The choice of terms used here is evidently meant to try and create legal justifications for a restriction on the wearing of certain forms of clothing. The reference to equality and integrity is an attempt to try and make it seem like this restriction is along the lines of the Karnataka Education Act 1983.
The reference to public law and order is an attempt to bring this in line with the grounds for reasonable restrictions under the Constitution – the right to practice one's religion under Article 25 can also be constrained by a reasonable restriction in the interest of public order, after all.
But these are not concepts that can be thrown around just for the heck of it. For something to be considered a threat to public order, it needs to satisfy the tests laid down in multiple Supreme Court judgments over the years.
In the Ram Manohar Lohia judgment from 1960, for instance, the Supreme Court had clarified that a threat to public order means the community or the public at large have to be affected by a particular action as it “embraces more of the community than ‘law and order’, which affects only a few individuals.”
The Karnataka government's order includes multiple failings in this regard. First it says that the clothes in question must not disturb (public) "law and order," but this is not a ground under which Article 25 rights can be restricted.
Even if we read this as a restriction in the interests of 'public order', it is hard to see how any item of clothing worn by a person could be a threat to public order as the Supreme Court has defined it, unless they were literally wearing a shirt with slogans inciting violence.
On this basis, the new Karnataka government order cannot be said to prohibit the wearing of hijab by a Muslim girl, Hegde argues, since the hijab itself does not incite anything – unless the state government is now going to draw up a list of items of clothing that they somehow believe incite violence.
If indeed the order is to be construed as banning hijabs, then this interpretation "is almost inviting a heckler's veto on what people can wear," Hegde warns.

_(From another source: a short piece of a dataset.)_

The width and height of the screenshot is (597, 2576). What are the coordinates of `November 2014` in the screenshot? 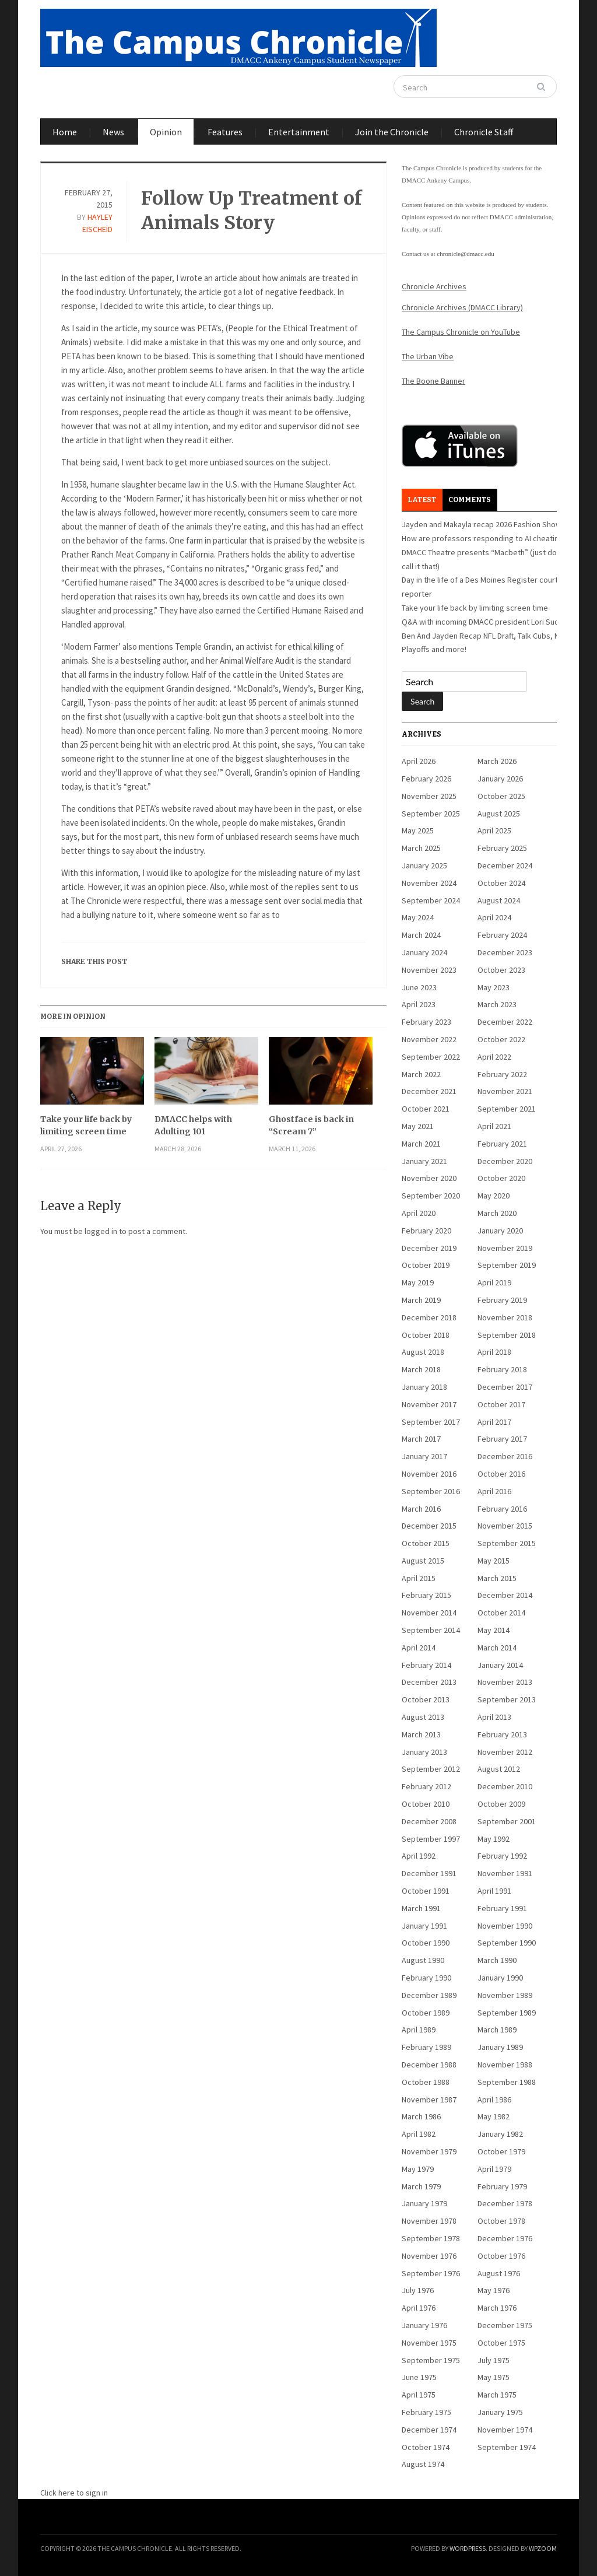 It's located at (429, 1612).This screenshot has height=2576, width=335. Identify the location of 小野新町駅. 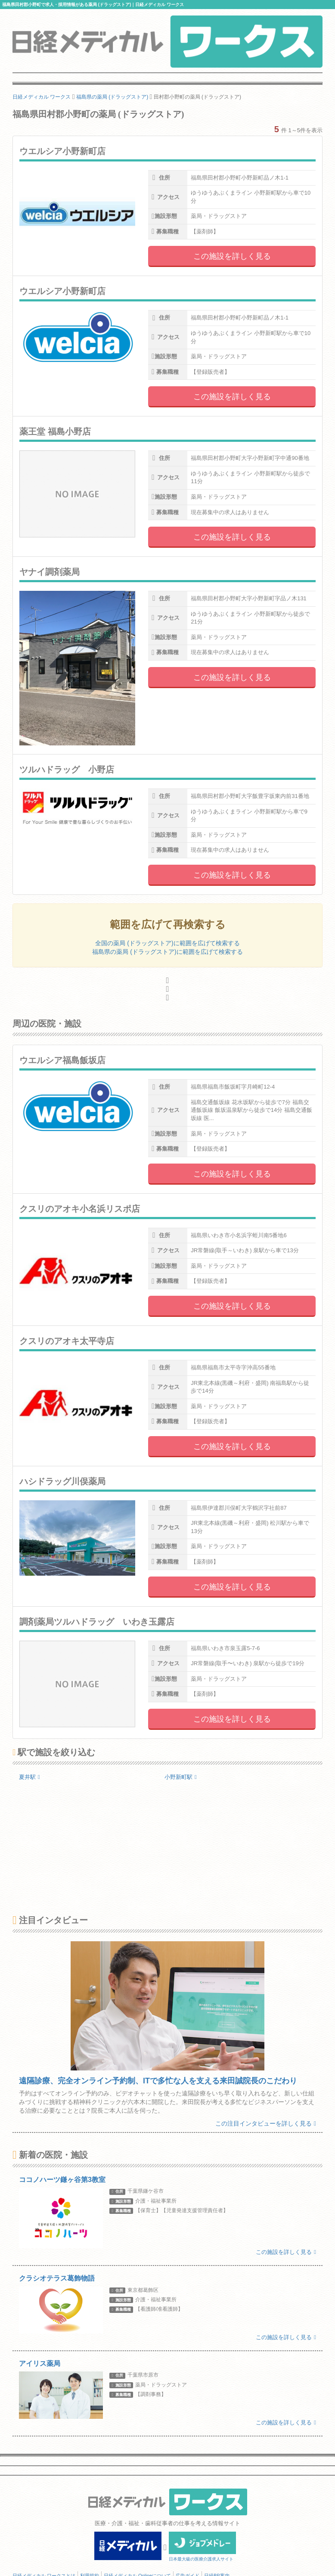
(180, 1777).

The concept of a heckler's veto is basically that people unhappy with a form of speech or expression threaten violence and disorder, and even though the original speech or expression does not threaten violence or disorder, it gets banned because of what the hecklers are saying.
The Indian courts have previously confirmed that the government can't restrict something because it can't control the reaction of others to it, a recent example being during the Padmavat controversy, when Rajput groups threatened violence if the Deepika Padukone-starring movie was released.
The Bommai government's line about trying to protect equality and unity does not allow for a ban on hijabs either. The girls are still wearing the full uniform of their colleges, just with a headscarf on top, something which the Kerala High Court has previously acknowledged to be an essential religious practice for those who wish to observe it.
If doing so violates equality and unity, then so would a Sikh boy wearing a turban or pagdi.
At the end of the day, either the Karnataka government will have to acknowledge that this order is basically meaningless – in which case issuing it was evidently farcical.
Or, it will have to put its money where its mouth is and say that this order can be used to ban items of clothing like a hijab based on some nebulous idea of public order, even if there is an essential religious practice at play, which they legally can't do – in which case also, the order is a farce.
Of course, that only matters if the government actually cares about performing its constitutional duties to the people, not if the government only cares about short-term political gains even at the cost of dangerous polarisation.